• DIRECTIONS: Where a picture shows up in the listing below, omit it and output the rest exactly.

• PROVIDED MATERIAL:
________________________________________
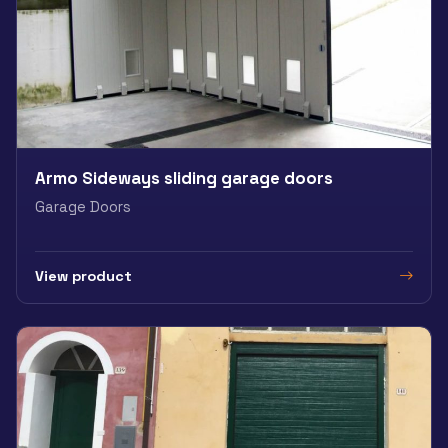
Armo Sideways sliding garage doors
Garage Doors
View product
________________________________________
• SOLVED EXERCISE:
Armo Sideways sliding garage doors
Garage Doors
View product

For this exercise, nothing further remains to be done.